Return the listing in full and exactly, but without a single picture.
• • •
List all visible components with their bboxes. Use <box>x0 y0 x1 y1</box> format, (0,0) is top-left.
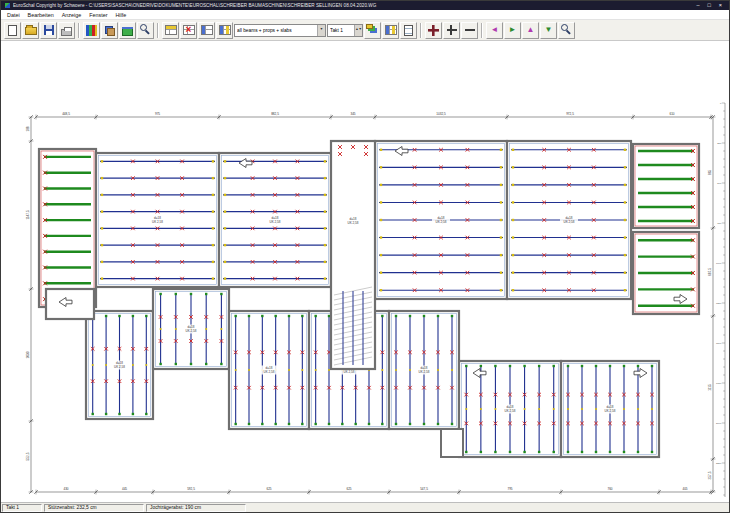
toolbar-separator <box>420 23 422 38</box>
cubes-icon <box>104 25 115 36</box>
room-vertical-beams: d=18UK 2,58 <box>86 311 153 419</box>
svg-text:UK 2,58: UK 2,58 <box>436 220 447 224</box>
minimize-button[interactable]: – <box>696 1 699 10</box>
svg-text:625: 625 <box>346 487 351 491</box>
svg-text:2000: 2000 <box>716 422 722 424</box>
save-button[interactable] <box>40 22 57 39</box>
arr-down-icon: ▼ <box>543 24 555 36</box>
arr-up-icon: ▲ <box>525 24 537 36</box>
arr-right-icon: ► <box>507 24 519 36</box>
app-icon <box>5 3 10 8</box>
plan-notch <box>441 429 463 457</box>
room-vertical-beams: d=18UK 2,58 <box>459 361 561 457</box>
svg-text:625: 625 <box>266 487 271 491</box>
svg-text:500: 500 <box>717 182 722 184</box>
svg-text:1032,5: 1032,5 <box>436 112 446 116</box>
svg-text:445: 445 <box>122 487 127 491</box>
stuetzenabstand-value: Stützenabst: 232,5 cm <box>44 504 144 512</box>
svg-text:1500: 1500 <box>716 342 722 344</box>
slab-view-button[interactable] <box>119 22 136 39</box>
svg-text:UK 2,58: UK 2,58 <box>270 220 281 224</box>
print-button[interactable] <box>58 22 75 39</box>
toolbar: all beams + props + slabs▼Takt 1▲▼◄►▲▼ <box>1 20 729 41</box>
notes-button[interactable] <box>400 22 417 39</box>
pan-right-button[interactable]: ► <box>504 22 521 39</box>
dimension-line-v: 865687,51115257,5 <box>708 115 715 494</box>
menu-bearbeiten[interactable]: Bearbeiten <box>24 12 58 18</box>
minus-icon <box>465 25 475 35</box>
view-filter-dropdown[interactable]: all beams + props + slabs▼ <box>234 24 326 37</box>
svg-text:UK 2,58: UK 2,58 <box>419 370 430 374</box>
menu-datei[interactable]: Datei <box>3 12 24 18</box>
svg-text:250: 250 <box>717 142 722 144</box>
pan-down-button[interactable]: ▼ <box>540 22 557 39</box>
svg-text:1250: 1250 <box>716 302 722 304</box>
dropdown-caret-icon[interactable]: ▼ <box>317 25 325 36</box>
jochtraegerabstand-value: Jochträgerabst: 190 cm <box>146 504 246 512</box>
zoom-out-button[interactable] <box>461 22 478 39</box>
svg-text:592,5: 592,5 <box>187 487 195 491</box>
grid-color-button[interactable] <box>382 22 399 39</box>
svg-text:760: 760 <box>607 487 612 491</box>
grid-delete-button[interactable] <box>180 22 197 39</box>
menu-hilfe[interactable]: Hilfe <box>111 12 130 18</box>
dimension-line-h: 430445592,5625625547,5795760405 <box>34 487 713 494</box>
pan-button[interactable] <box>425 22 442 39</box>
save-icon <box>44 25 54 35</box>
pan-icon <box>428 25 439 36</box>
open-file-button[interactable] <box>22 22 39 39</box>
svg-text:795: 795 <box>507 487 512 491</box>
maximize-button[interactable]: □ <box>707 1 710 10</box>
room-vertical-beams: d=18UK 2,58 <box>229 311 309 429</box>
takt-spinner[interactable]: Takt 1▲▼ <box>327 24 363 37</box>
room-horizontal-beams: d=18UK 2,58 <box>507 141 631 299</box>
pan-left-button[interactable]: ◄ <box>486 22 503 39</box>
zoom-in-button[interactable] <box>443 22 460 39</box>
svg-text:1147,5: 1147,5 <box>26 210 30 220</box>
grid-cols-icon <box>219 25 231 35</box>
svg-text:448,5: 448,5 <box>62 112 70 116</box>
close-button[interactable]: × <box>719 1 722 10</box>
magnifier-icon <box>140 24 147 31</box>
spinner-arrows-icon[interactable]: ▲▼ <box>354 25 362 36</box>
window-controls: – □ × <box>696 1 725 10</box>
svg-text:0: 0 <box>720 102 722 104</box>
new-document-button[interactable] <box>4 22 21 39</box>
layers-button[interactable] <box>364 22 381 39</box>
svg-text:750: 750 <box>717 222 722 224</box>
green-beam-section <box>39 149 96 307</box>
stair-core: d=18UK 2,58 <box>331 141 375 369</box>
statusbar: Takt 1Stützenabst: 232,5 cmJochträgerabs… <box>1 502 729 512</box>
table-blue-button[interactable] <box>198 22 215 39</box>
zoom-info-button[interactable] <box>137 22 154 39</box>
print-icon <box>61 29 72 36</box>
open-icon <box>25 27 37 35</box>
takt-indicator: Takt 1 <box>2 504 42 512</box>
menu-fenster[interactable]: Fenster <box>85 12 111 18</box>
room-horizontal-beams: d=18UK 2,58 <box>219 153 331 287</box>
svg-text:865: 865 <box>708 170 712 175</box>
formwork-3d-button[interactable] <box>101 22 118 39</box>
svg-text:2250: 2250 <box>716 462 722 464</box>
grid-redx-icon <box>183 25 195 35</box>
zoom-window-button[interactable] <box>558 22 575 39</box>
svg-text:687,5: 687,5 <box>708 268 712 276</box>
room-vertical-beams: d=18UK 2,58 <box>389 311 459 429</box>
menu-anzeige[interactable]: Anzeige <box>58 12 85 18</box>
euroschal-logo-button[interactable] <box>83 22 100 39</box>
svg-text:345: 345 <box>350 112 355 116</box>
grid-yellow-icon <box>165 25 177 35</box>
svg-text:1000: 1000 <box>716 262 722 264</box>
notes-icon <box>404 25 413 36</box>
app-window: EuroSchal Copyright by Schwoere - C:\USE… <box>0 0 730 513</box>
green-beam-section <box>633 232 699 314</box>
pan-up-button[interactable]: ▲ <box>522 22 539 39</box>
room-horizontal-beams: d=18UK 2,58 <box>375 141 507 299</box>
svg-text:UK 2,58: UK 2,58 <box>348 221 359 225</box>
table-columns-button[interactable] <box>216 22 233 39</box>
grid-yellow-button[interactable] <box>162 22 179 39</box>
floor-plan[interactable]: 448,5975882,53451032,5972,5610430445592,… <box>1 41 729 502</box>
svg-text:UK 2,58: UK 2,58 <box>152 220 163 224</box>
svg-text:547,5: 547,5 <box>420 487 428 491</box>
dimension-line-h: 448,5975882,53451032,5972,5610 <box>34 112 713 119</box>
• • •
→ **Answer box**:
List all visible components with their bboxes. Use <box>x0 y0 x1 y1</box> format, (0,0) is top-left.
toolbar-separator <box>420 23 422 38</box>
cubes-icon <box>104 25 115 36</box>
room-vertical-beams: d=18UK 2,58 <box>86 311 153 419</box>
svg-text:UK 2,58: UK 2,58 <box>436 220 447 224</box>
minimize-button[interactable]: – <box>696 1 699 10</box>
svg-text:625: 625 <box>346 487 351 491</box>
svg-text:2000: 2000 <box>716 422 722 424</box>
save-button[interactable] <box>40 22 57 39</box>
arr-down-icon: ▼ <box>543 24 555 36</box>
arr-up-icon: ▲ <box>525 24 537 36</box>
arr-right-icon: ► <box>507 24 519 36</box>
app-icon <box>5 3 10 8</box>
plan-notch <box>441 429 463 457</box>
room-vertical-beams: d=18UK 2,58 <box>459 361 561 457</box>
svg-text:625: 625 <box>266 487 271 491</box>
svg-text:500: 500 <box>717 182 722 184</box>
svg-text:1032,5: 1032,5 <box>436 112 446 116</box>
svg-text:445: 445 <box>122 487 127 491</box>
stuetzenabstand-value: Stützenabst: 232,5 cm <box>44 504 144 512</box>
svg-text:1500: 1500 <box>716 342 722 344</box>
slab-view-button[interactable] <box>119 22 136 39</box>
svg-text:UK 2,58: UK 2,58 <box>270 220 281 224</box>
print-button[interactable] <box>58 22 75 39</box>
toolbar: all beams + props + slabs▼Takt 1▲▼◄►▲▼ <box>1 20 729 41</box>
notes-button[interactable] <box>400 22 417 39</box>
pan-right-button[interactable]: ► <box>504 22 521 39</box>
dimension-line-v: 865687,51115257,5 <box>708 115 715 494</box>
menu-bearbeiten[interactable]: Bearbeiten <box>24 12 58 18</box>
minus-icon <box>465 25 475 35</box>
view-filter-dropdown[interactable]: all beams + props + slabs▼ <box>234 24 326 37</box>
svg-text:UK 2,58: UK 2,58 <box>419 370 430 374</box>
menu-datei[interactable]: Datei <box>3 12 24 18</box>
svg-text:250: 250 <box>717 142 722 144</box>
pan-down-button[interactable]: ▼ <box>540 22 557 39</box>
svg-text:1250: 1250 <box>716 302 722 304</box>
dropdown-caret-icon[interactable]: ▼ <box>317 25 325 36</box>
jochtraegerabstand-value: Jochträgerabst: 190 cm <box>146 504 246 512</box>
zoom-out-button[interactable] <box>461 22 478 39</box>
svg-text:592,5: 592,5 <box>187 487 195 491</box>
grid-color-button[interactable] <box>382 22 399 39</box>
svg-text:760: 760 <box>607 487 612 491</box>
grid-delete-button[interactable] <box>180 22 197 39</box>
menu-hilfe[interactable]: Hilfe <box>111 12 130 18</box>
dimension-line-h: 430445592,5625625547,5795760405 <box>34 487 713 494</box>
pan-button[interactable] <box>425 22 442 39</box>
save-icon <box>44 25 54 35</box>
pan-icon <box>428 25 439 36</box>
open-file-button[interactable] <box>22 22 39 39</box>
svg-text:795: 795 <box>507 487 512 491</box>
maximize-button[interactable]: □ <box>707 1 710 10</box>
room-vertical-beams: d=18UK 2,58 <box>229 311 309 429</box>
takt-spinner[interactable]: Takt 1▲▼ <box>327 24 363 37</box>
room-horizontal-beams: d=18UK 2,58 <box>507 141 631 299</box>
pan-left-button[interactable]: ◄ <box>486 22 503 39</box>
zoom-in-button[interactable] <box>443 22 460 39</box>
svg-text:1147,5: 1147,5 <box>26 210 30 220</box>
grid-cols-icon <box>219 25 231 35</box>
svg-text:448,5: 448,5 <box>62 112 70 116</box>
close-button[interactable]: × <box>719 1 722 10</box>
magnifier-icon <box>140 24 147 31</box>
spinner-arrows-icon[interactable]: ▲▼ <box>354 25 362 36</box>
window-controls: – □ × <box>696 1 725 10</box>
svg-text:0: 0 <box>720 102 722 104</box>
new-document-button[interactable] <box>4 22 21 39</box>
layers-button[interactable] <box>364 22 381 39</box>
svg-text:750: 750 <box>717 222 722 224</box>
green-beam-section <box>39 149 96 307</box>
stair-core: d=18UK 2,58 <box>331 141 375 369</box>
statusbar: Takt 1Stützenabst: 232,5 cmJochträgerabs… <box>1 502 729 512</box>
table-blue-button[interactable] <box>198 22 215 39</box>
zoom-info-button[interactable] <box>137 22 154 39</box>
print-icon <box>61 29 72 36</box>
open-icon <box>25 27 37 35</box>
takt-indicator: Takt 1 <box>2 504 42 512</box>
menu-fenster[interactable]: Fenster <box>85 12 111 18</box>
room-horizontal-beams: d=18UK 2,58 <box>219 153 331 287</box>
svg-text:865: 865 <box>708 170 712 175</box>
formwork-3d-button[interactable] <box>101 22 118 39</box>
svg-text:2250: 2250 <box>716 462 722 464</box>
grid-redx-icon <box>183 25 195 35</box>
zoom-window-button[interactable] <box>558 22 575 39</box>
svg-text:687,5: 687,5 <box>708 268 712 276</box>
room-vertical-beams: d=18UK 2,58 <box>389 311 459 429</box>
menu-anzeige[interactable]: Anzeige <box>58 12 85 18</box>
euroschal-logo-button[interactable] <box>83 22 100 39</box>
svg-text:345: 345 <box>350 112 355 116</box>
grid-yellow-icon <box>165 25 177 35</box>
svg-text:1000: 1000 <box>716 262 722 264</box>
notes-icon <box>404 25 413 36</box>
app-window: EuroSchal Copyright by Schwoere - C:\USE… <box>0 0 730 513</box>
green-beam-section <box>633 232 699 314</box>
pan-up-button[interactable]: ▲ <box>522 22 539 39</box>
room-horizontal-beams: d=18UK 2,58 <box>375 141 507 299</box>
svg-text:UK 2,58: UK 2,58 <box>348 221 359 225</box>
table-columns-button[interactable] <box>216 22 233 39</box>
grid-yellow-button[interactable] <box>162 22 179 39</box>
floor-plan[interactable]: 448,5975882,53451032,5972,5610430445592,… <box>1 41 729 502</box>
svg-text:UK 2,58: UK 2,58 <box>152 220 163 224</box>
svg-text:547,5: 547,5 <box>420 487 428 491</box>
dimension-line-h: 448,5975882,53451032,5972,5610 <box>34 112 713 119</box>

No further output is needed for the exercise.